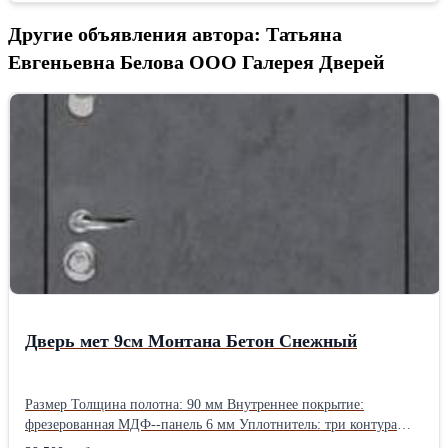
Другие объявления автора: Татьяна
Евгеньевна Белова ООО Галерея Дверей
Дверь мет 9см Монтана Бетон Снежный
Размер Толщина полотна: 90 мм Внутреннее покрытие:
фрезерованная МДФ--панель 6 мм Уплотнитель: три контура
уплотнения Покрытие: гладкая МДФ- панель 12 мм Наполнение:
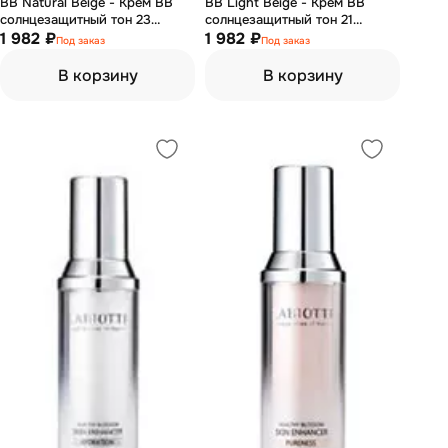
BB Natural Beige - Крем ВВ
BB Light Beige - Крем ВВ
солнцезащитный тон 23
солнцезащитный тон 21
(натуральный бежевый) 40 мл
1 982 ₽
(светло-бежевый) 40 мл
1 982 ₽
Под заказ
Под заказ
В корзину
В корзину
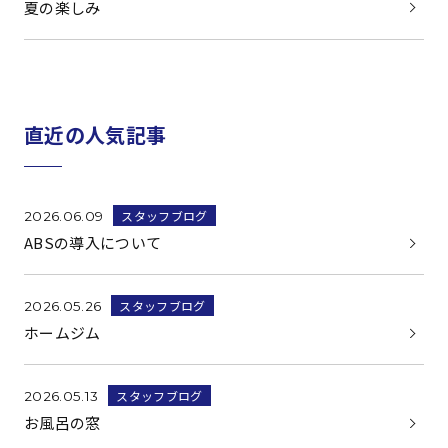
夏の楽しみ
直近の人気記事
スタッフブログ
2026.06.09
ABSの導入について
スタッフブログ
2026.05.26
ホームジム
スタッフブログ
2026.05.13
お風呂の窓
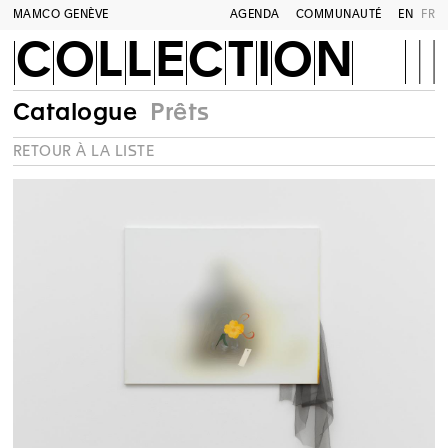
MAMCO GENÈVE
AGENDA
COMMUNAUTÉ
EN
FR
COLLECTION
Catalogue
Prêts
RETOUR À LA LISTE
###
**Required action:**
Read each line of the data and count the ones that include "солнцезащитный", answering with the number alone.

**Task output:**
2